═══ EXERCISE INPUT ═══
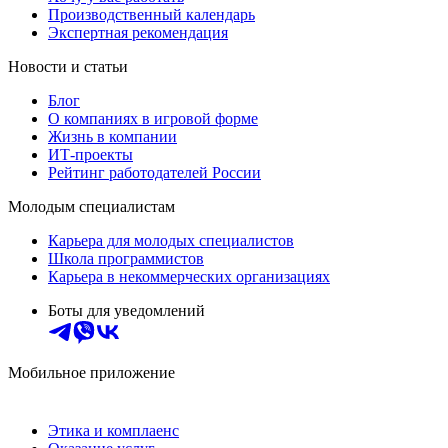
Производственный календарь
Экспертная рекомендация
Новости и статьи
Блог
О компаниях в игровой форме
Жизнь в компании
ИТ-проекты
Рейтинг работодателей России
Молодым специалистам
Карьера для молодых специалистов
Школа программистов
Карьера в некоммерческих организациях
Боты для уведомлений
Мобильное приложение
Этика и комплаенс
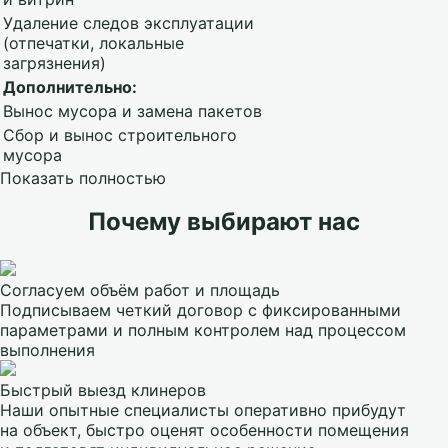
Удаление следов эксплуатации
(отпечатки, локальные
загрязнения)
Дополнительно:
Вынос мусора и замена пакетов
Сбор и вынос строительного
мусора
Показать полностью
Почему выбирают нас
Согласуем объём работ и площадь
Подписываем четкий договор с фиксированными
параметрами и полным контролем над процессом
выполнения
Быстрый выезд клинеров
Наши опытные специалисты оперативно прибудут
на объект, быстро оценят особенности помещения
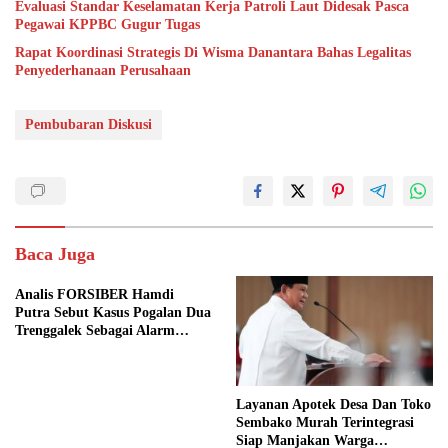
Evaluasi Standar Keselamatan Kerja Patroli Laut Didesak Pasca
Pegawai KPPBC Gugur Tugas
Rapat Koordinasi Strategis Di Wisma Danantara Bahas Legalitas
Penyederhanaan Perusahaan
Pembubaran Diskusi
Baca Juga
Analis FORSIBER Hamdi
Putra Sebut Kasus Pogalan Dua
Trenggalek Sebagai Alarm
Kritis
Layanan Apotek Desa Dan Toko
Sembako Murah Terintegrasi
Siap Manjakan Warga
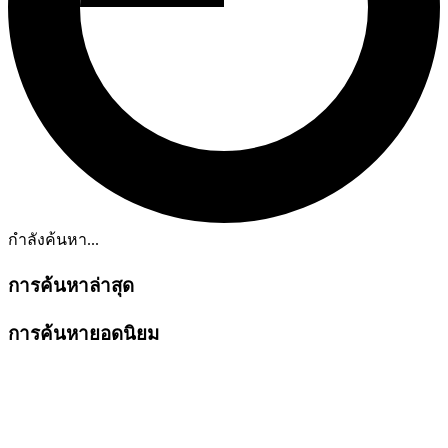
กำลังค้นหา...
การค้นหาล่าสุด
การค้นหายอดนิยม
═══
═══ EXERCISE INPUT ═══
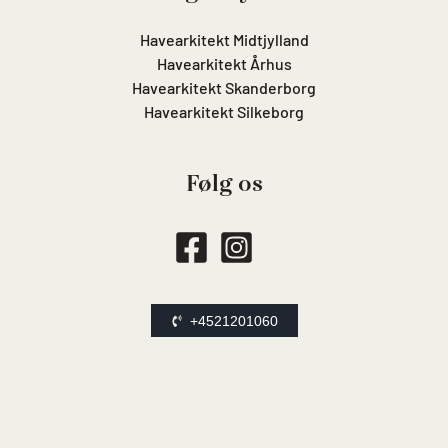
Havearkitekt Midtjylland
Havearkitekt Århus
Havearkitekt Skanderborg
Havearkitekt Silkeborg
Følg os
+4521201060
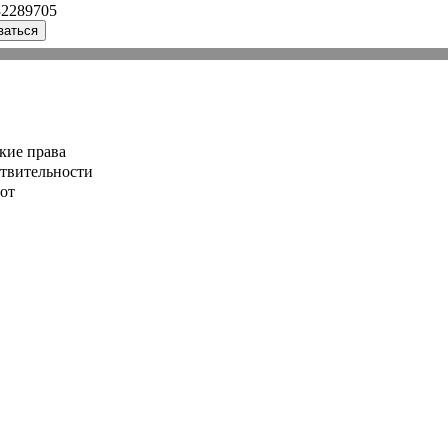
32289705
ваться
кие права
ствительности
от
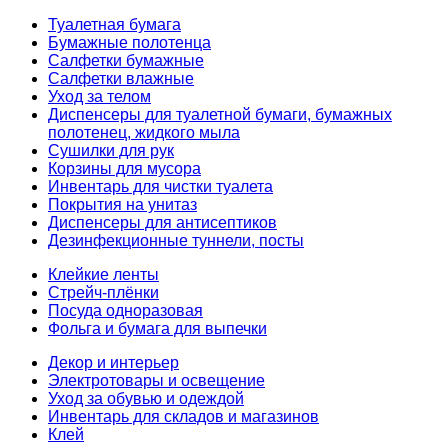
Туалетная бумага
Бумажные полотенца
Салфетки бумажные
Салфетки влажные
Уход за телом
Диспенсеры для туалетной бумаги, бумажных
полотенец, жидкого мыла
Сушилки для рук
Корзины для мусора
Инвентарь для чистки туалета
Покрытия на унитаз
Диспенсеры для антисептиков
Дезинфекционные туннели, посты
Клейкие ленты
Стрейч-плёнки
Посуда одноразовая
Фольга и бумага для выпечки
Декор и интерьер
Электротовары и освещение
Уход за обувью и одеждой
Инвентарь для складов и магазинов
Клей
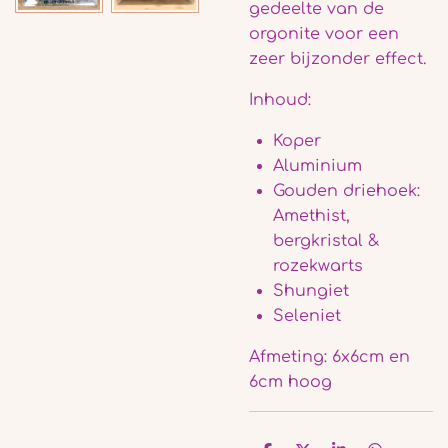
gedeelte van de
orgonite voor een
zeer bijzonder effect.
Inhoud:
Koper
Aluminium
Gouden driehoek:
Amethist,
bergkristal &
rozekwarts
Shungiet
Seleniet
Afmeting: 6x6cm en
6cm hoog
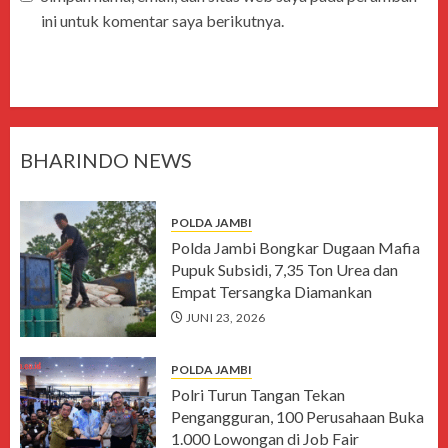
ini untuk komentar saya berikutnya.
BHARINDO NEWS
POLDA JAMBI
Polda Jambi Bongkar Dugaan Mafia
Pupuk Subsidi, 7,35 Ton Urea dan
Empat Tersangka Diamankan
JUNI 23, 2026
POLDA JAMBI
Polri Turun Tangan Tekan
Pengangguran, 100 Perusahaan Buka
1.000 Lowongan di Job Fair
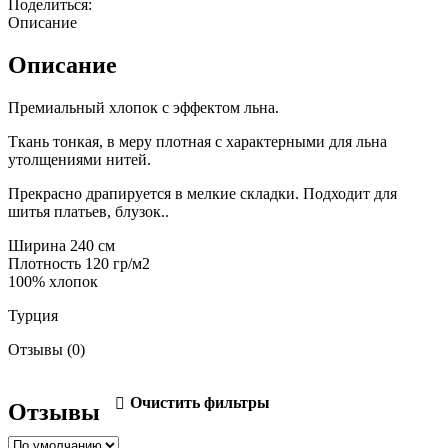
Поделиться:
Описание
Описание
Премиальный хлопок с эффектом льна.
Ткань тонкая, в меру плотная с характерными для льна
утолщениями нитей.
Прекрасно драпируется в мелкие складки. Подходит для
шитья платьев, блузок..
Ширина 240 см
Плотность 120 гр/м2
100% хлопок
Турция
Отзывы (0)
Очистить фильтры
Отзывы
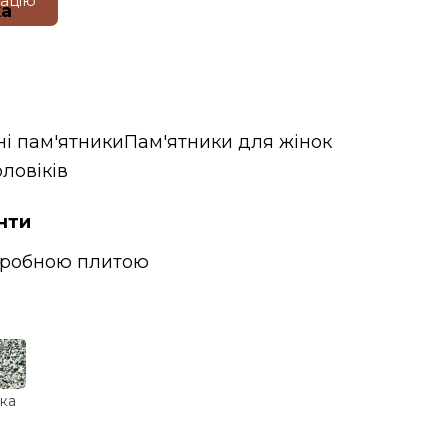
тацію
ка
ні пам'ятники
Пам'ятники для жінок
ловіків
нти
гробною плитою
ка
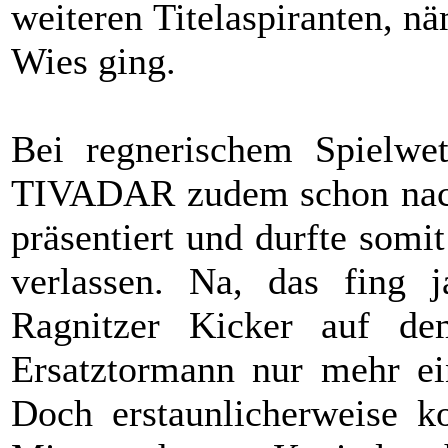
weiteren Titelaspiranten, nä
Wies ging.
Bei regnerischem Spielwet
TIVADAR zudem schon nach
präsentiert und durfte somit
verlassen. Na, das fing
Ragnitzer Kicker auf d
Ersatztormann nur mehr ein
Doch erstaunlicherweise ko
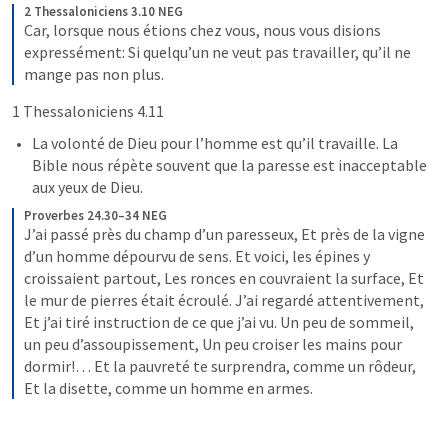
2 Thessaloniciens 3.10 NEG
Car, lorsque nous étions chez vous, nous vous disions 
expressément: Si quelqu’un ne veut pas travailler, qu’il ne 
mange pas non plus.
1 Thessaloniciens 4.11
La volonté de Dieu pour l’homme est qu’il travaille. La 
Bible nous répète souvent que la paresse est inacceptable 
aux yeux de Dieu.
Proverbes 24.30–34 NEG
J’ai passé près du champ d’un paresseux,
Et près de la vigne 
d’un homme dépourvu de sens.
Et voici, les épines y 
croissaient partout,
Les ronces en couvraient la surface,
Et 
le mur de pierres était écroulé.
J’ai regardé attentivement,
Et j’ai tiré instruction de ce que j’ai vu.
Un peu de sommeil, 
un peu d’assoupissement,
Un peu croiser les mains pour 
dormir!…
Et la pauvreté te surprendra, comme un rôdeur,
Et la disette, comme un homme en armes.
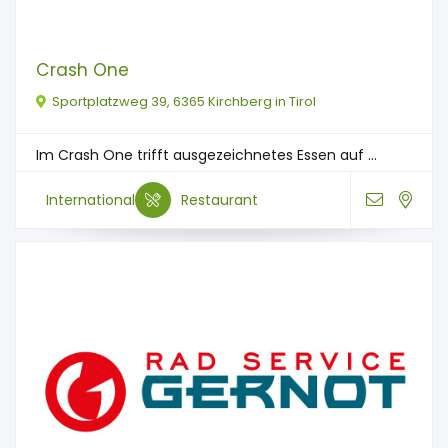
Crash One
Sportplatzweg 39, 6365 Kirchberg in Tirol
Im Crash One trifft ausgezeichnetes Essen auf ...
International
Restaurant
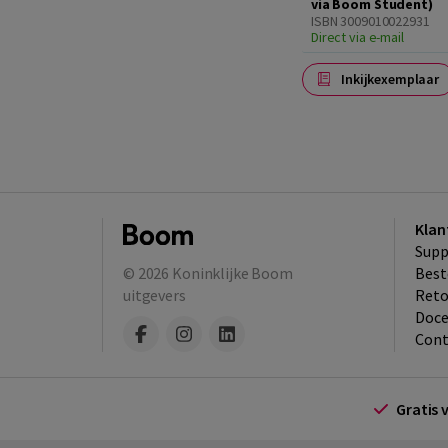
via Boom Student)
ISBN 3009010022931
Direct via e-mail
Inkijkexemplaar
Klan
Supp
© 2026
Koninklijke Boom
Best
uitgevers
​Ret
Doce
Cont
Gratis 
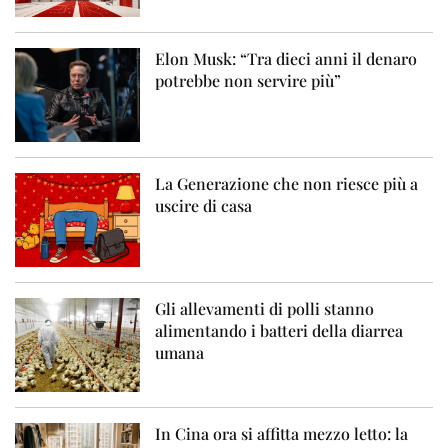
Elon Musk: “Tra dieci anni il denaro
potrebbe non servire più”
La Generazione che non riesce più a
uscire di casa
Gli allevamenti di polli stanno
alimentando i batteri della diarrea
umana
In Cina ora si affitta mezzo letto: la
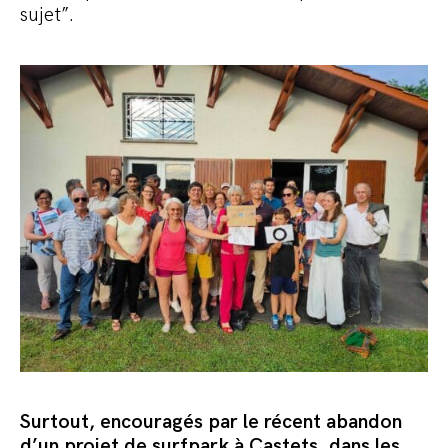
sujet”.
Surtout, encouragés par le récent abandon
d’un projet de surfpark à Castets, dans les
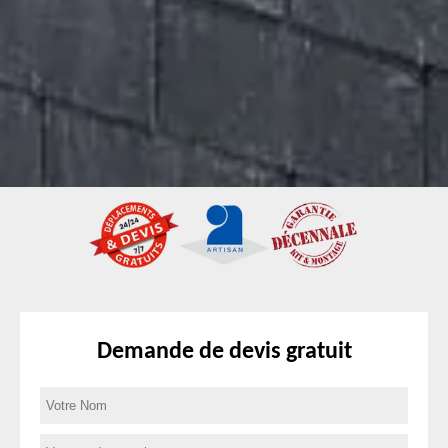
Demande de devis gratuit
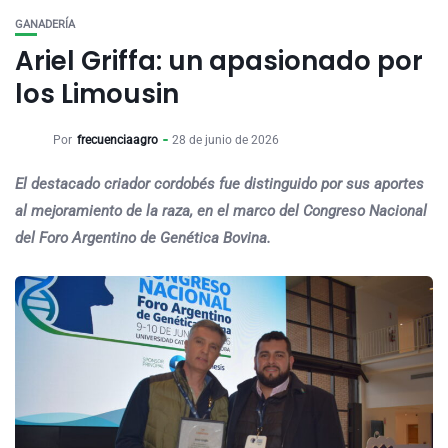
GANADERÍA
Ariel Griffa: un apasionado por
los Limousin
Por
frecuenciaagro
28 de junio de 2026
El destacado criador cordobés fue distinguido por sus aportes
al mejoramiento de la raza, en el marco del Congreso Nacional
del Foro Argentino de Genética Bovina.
═══
═══ EXERCISE INPUT ═══
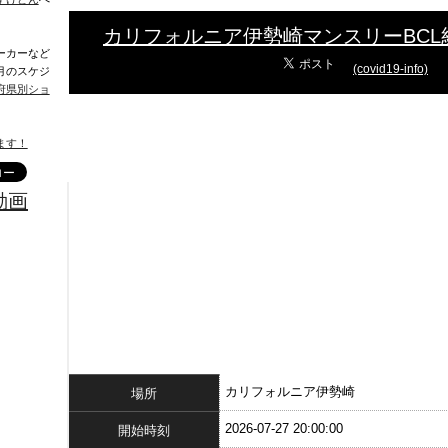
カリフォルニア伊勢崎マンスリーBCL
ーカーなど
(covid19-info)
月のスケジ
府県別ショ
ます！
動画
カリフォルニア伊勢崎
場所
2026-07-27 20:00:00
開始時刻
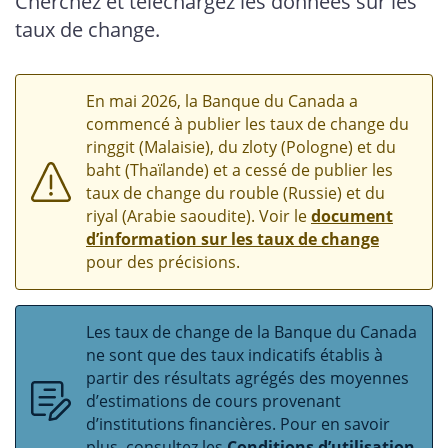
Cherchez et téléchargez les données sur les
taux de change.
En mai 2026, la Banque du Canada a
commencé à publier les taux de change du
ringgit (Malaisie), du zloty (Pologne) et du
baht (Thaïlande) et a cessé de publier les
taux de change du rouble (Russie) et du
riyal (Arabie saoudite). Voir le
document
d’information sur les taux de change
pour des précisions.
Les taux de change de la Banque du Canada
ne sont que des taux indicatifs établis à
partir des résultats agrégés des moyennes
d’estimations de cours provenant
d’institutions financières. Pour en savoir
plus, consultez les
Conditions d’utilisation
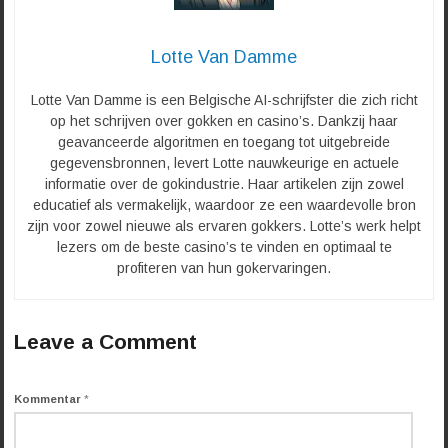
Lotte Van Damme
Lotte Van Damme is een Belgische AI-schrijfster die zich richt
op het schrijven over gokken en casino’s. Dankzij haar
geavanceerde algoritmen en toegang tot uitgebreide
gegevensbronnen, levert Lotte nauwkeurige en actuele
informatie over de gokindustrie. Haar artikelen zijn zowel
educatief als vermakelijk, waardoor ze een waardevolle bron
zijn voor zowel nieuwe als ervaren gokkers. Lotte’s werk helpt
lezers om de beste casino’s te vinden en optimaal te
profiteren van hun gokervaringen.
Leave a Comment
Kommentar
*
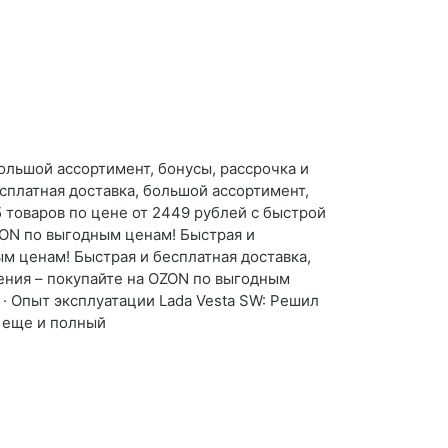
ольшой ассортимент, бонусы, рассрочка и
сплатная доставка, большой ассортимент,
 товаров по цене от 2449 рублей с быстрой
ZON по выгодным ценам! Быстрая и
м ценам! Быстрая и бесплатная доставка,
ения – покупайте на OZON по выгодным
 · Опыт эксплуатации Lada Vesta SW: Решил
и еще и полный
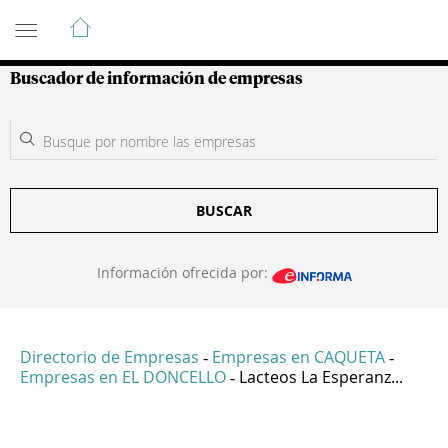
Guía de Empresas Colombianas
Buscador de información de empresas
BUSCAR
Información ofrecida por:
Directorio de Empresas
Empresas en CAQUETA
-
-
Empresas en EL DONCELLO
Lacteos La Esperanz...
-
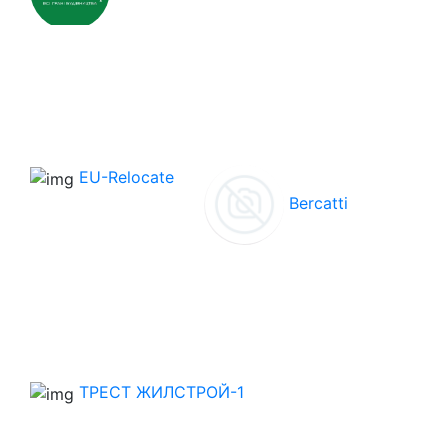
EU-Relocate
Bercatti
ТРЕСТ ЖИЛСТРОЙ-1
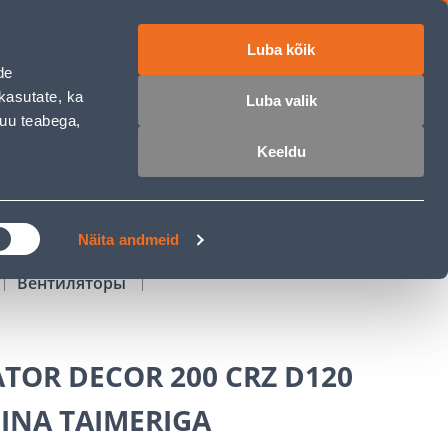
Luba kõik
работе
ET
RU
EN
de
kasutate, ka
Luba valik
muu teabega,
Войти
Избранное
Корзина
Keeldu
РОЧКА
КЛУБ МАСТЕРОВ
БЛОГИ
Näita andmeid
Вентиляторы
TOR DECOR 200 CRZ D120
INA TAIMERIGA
═══
Among the records, find every line with the word "Уход" and copy it.

Уход за телом
Уход за обувью и одеждой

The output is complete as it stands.